6. method as claimed in claim 5, wherein, when described first confidence level is less than the being generated during described predetermined threshold One response message also includes the content with the described first semantic indirect correlation connection.

7. the method for claim 1, wherein it is based on the described first semantic and described first confidence level and generate the first sound Information is answered to include:

When described first confidence level is less than described predetermined threshold, then described first confidence level is compared with the second confidence level, Described second confidence level is to be associated with a just phonetic entry before described first phonetic entry of described human user Confidence level；

If described first confidence level is more than described second confidence level, generates the described human user of request and confirm described first The first semantic response message；And

If described first confidence level is less than described second confidence level, generates the described human user of request and confirm described first language Justice and include the first response message with the content of the described first semantic indirect correlation connection.

8. the method for claim 1, also includes responding described first according to the described first corresponding tone of expression Information synthesizes voice to play to described human user.

9. a kind of voice interaction device, comprising:

Sound identification module, is configured to identify that first of the first phonetic entry from human user is semantic；

Picture recognition module, is configured to identify the first table being associated with described first phonetic entry from described human user First expression of feelings image input；

Confidence level unit, is configured to the described first semantic and described first expression and is associated with the described first semanteme to determine The first confidence level；And

Response signal generating unit, is configured to the described first semantic and described first confidence level and generates the first response message.

10. device as claimed in claim 9, wherein, described confidence level unit is configured to pass execution following steps to determine The first confidence level being associated with the described first semanteme:

11. devices as claimed in claim 10, wherein, described confidence level unit is additionally configured to by executing following steps Lai really Fixed the first confidence level being associated with the described first semanteme:

Judge the semantic type of described first semanteme；

If the semantic type of described first semanteme is query, increase described acquiescence confidence level；

If the semantic type of described first semanteme is statement or requires, whether judge in described first semanteme containing pass of being in a bad mood Keyword；

12. devices as claimed in claim 9, wherein, described response generation module is configured to pass execution following steps next life Become described first response message:

13. devices as claimed in claim 12, wherein, when described first confidence level is less than described predetermined threshold, described sound The first response message that generation module generates is answered also to include the content with the described first semantic indirect correlation connection.

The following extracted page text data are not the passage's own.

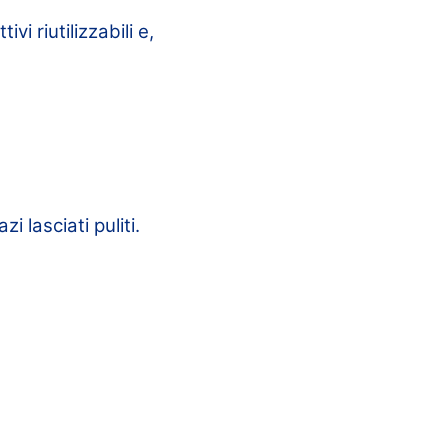
i riutilizzabili e,
i lasciati puliti.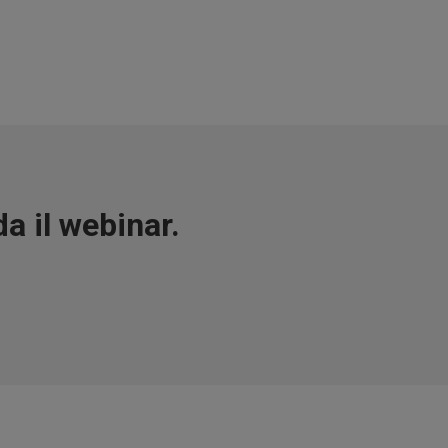
a il webinar.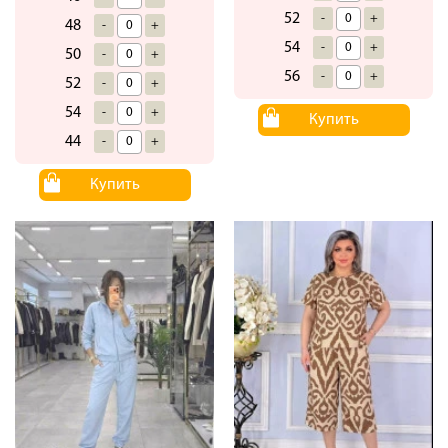
52
-
+
48
-
+
54
-
+
50
-
+
56
-
+
52
-
+
54
-
+
Купить
44
-
+
Купить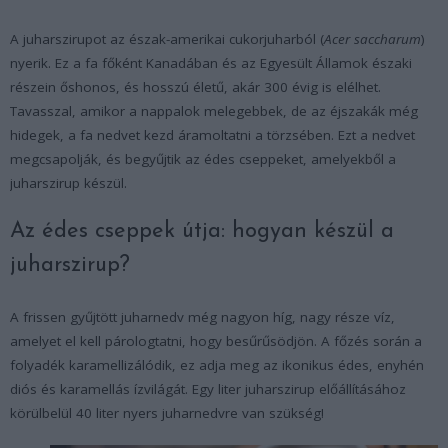
A juharszirupot az észak-amerikai cukorjuharból (
Acer saccharum
)
nyerik. Ez a fa főként Kanadában és az Egyesült Államok északi
részein őshonos, és hosszú életű, akár 300 évig is elélhet.
Tavasszal, amikor a nappalok melegebbek, de az éjszakák még
hidegek, a fa nedvet kezd áramoltatni a törzsében. Ezt a nedvet
megcsapolják, és begyűjtik az édes cseppeket, amelyekből a
juharszirup készül.
Az édes cseppek útja: hogyan készül a
juharszirup?
A frissen gyűjtött juharnedv még nagyon híg, nagy része víz,
amelyet el kell párologtatni, hogy besűrűsödjön. A főzés során a
folyadék karamellizálódik, ez adja meg az ikonikus édes, enyhén
diós és karamellás ízvilágát. Egy liter juharszirup előállításához
körülbelül 40 liter nyers juharnedvre van szükség!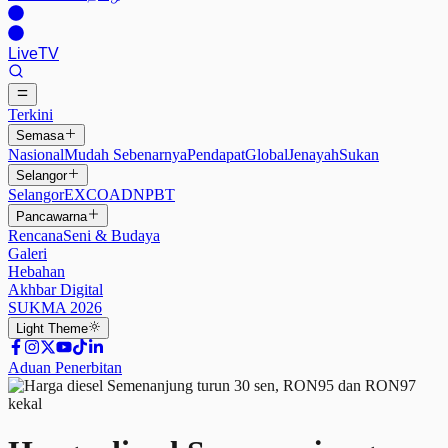
Live
TV
Terkini
Semasa
Nasional
Mudah Sebenarnya
Pendapat
Global
Jenayah
Sukan
Selangor
Selangor
EXCO
ADN
PBT
Pancawarna
Rencana
Seni & Budaya
Galeri
Hebahan
Akhbar Digital
SUKMA 2026
Light
Theme
Aduan Penerbitan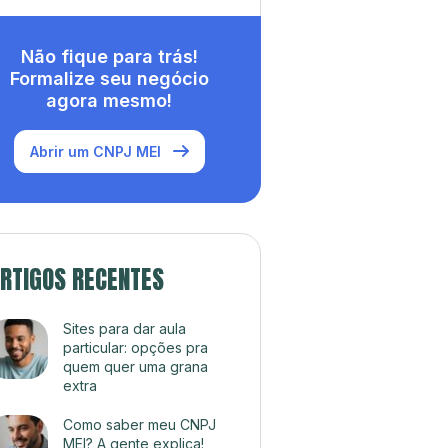
Não fique para trás!
Formalize seu negócio
agora mesmo!
Abrir um CNPJ MEI
RTIGOS RECENTES
Sites para dar aula
particular: opções pra
quem quer uma grana
extra
Como saber meu CNPJ
MEI? A gente explica!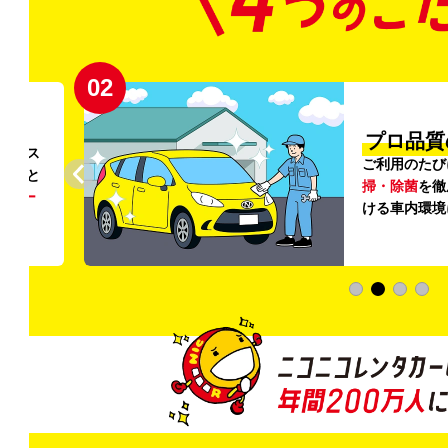
02
円〜
プロ品質
リンス
ご利用のたび
ること
掃・除菌
を徹
う
リー
ける車内環境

14. a kind of electronic equipments, comprising:

Voice receiving unit；

Image receiving unit；

Memorizer；And

Processor, is connected with described voice receiving unit, described image receiving unit and described memorizer each other by bus system Connect, described processor is configured to run the instruction being stored on described memorizer with any one of perform claim requirement 1-8 institute The method stated.

A kind of 15. computer programs, including computer program instructions, described computer program instructions are being run by processor When make method according to any one of claim 1-8 for the described computing device.